If we are what we think, then what we think should change who we are; but that isn’t the case is it?
• What do we do with the gap between what we know and what we do? “I know better!”
• Our hunger and thirst to be Christ-like doesn’t seem to translate into a way of life.
• It’s not that you don’t know enough or you’re not thinking hard enough. And thinking is important to countering the culture of impulse that has developed in the world where people do whatever feels good to them. So we are not rejecting thinking-“to recognize the limits of knowledge is not to embrace ignorance.”- (Smith)
We need more than knowledge. We need spiritual habits.
a right grasp in our minds of the way God really is, and a right response in our hearts to His worth.
• We will find rest when our souls are rightly oriented and restlessness when we settle for substitutes
o We live leaning forward. You cannot not be headed somewhere.
o We live towards what we want…what our souls hunger for.

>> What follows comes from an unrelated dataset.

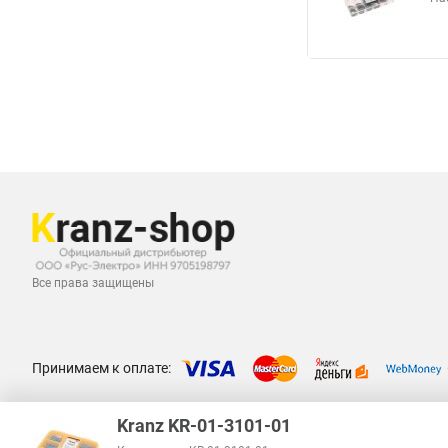
Все права защищены
Принимаем к оплате:
Kranz KR-01-3101-01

o Worship is like gravity; it pulls us towards our proper place
o Oil poured on water positions itself on top of the water, fire reaches up, a stone falls to the ground and our hearts a drawn to God.
o Everything created seeks its own place
Worship is both hunger and habit- Ps 42:1-2
What you worship shows what’s aligned in your heart.
Liturgy is one way we develop the habit of worship. It gives our hearts patterns to be conditioned/aligned to God.
Guzik, David. Study Guide for John 4. 21 Feb 2017. 12 Jan 2019. <https://www.blueletterbible.org/Comm/guzik_david/StudyGuide2017-Jhn/Jhn-4.cfm&gt;.
Smith, James K. You Are What You Love: The Spiritual Power of Habit. Grand Rapids: Brazos Press, 2016.